[Data items]
^^^^^^^^

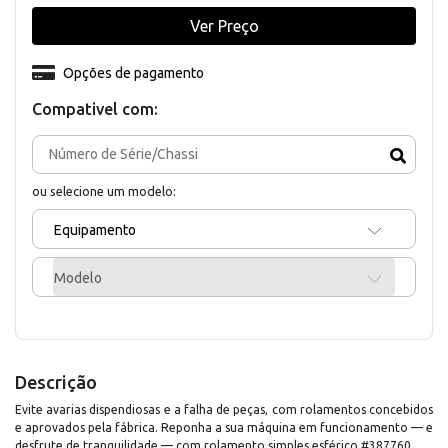
Ver Preço
Opções de pagamento
Compativel com:
ou selecione um modelo:
Equipamento
Modelo
Descrição
Evite avarias dispendiosas e a falha de peças, com rolamentos concebidos
e aprovados pela fábrica. Reponha a sua máquina em funcionamento — e
desfrute de tranquilidade — com rolamento simples esférico #387760.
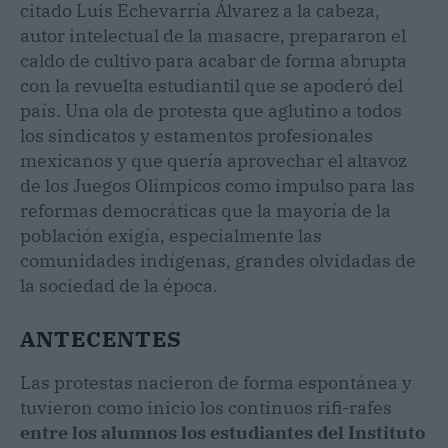
citado Luis Echevarría Álvarez a la cabeza,
autor intelectual de la masacre, prepararon el
caldo de cultivo para acabar de forma abrupta
con la revuelta estudiantil que se apoderó del
país. Una ola de protesta que aglutino a todos
los sindicatos y estamentos profesionales
mexicanos y que quería aprovechar el altavoz
de los Juegos Olímpicos como impulso para las
reformas democráticas que la mayoría de la
población exigía, especialmente las
comunidades indígenas, grandes olvidadas de
la sociedad de la época.
ANTECENTES
Las protestas nacieron de forma espontánea y
tuvieron como inicio los continuos rifi-rafes
entre los alumnos los estudiantes del Instituto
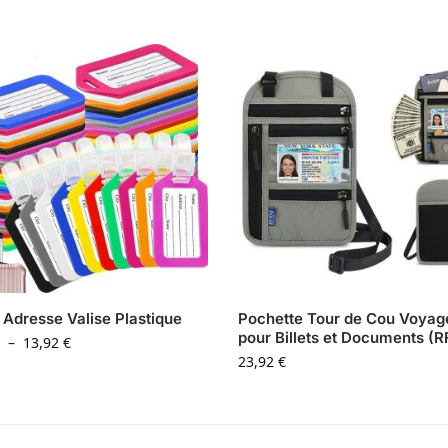
 Adresse Valise Plastique
Pochette Tour de Cou Voyag
pour Billets et Documents (R
–
13,92
€
23,92
€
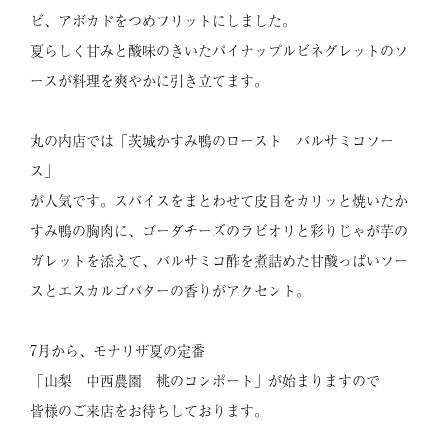
ビ、アボカドをつめフリットにしました。
夏らしく甘みと酸味のきいたパイナップルビネグレットのソ
ースが料理を爽やかに引き立てます。
丸の内店では「茨城かすみ鴨のロースト バルサミコソー
ス」
が人気です。スパイスをまとわせて皮目をカリッと焼いたか
すみ鴨の胸肉に、ゴーダチーズのラビオリと彩りじゃが芋の
ガレットを添えて、バルサミコ酢を煮詰めた甘酸っぱいソー
スとエスカルゴバターの香りがアクセント。
7月から、モナリザ夏の定番
「山梨 中西農園 桃のコンポート」が始まりますので
皆様のご来店をお待ちしております。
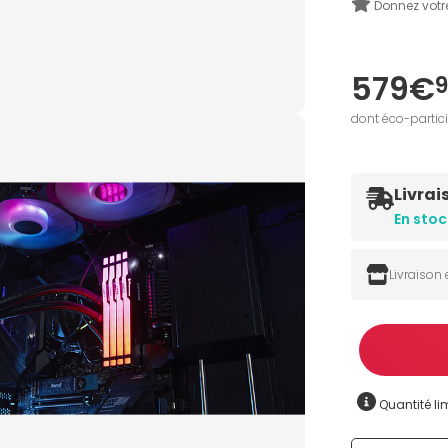
Donnez votr
579€
dont éco-partic
Livrai
En stoc
Livraison
Quantité
Quantité lim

^^^^^^^^

* WORK REQUIRED
No picture belongs in the copy. Print every entry above exactly as it stands.

* ANSWER AREA
Ver Preço
Opções de pagamento
Compativel com:
ou selecione um modelo:
Equipamento
Modelo
Descrição
Evite avarias dispendiosas e a falha de peças, com rolamentos concebidos
e aprovados pela fábrica. Reponha a sua máquina em funcionamento — e
desfrute de tranquilidade — com rolamento simples esférico #387760.
citado Luis Echevarría Álvarez a la cabeza,
autor intelectual de la masacre, prepararon el
caldo de cultivo para acabar de forma abrupta
con la revuelta estudiantil que se apoderó del
país. Una ola de protesta que aglutino a todos
los sindicatos y estamentos profesionales
mexicanos y que quería aprovechar el altavoz
de los Juegos Olímpicos como impulso para las
reformas democráticas que la mayoría de la
población exigía, especialmente las
comunidades indígenas, grandes olvidadas de
la sociedad de la época.
ANTECENTES
Las protestas nacieron de forma espontánea y
tuvieron como inicio los continuos rifi-rafes
entre los alumnos los estudiantes del Instituto
 Adresse Valise Plastique
Pochette Tour de Cou Voyag
pour Billets et Documents (R
–
13,92
€
23,92
€
ビ、アボカドをつめフリットにしました。
夏らしく甘みと酸味のきいたパイナップルビネグレットのソ
ースが料理を爽やかに引き立てます。
丸の内店では「茨城かすみ鴨のロースト バルサミコソー
ス」
が人気です。スパイスをまとわせて皮目をカリッと焼いたか
すみ鴨の胸肉に、ゴーダチーズのラビオリと彩りじゃが芋の
ガレットを添えて、バルサミコ酢を煮詰めた甘酸っぱいソー
スとエスカルゴバターの香りがアクセント。
7月から、モナリザ夏の定番
「山梨 中西農園 桃のコンポート」が始まりますので
皆様のご来店をお待ちしております。
Donnez votr
579€
dont éco-partic
Livrai
En stoc
Livraison
Quantité
Quantité lim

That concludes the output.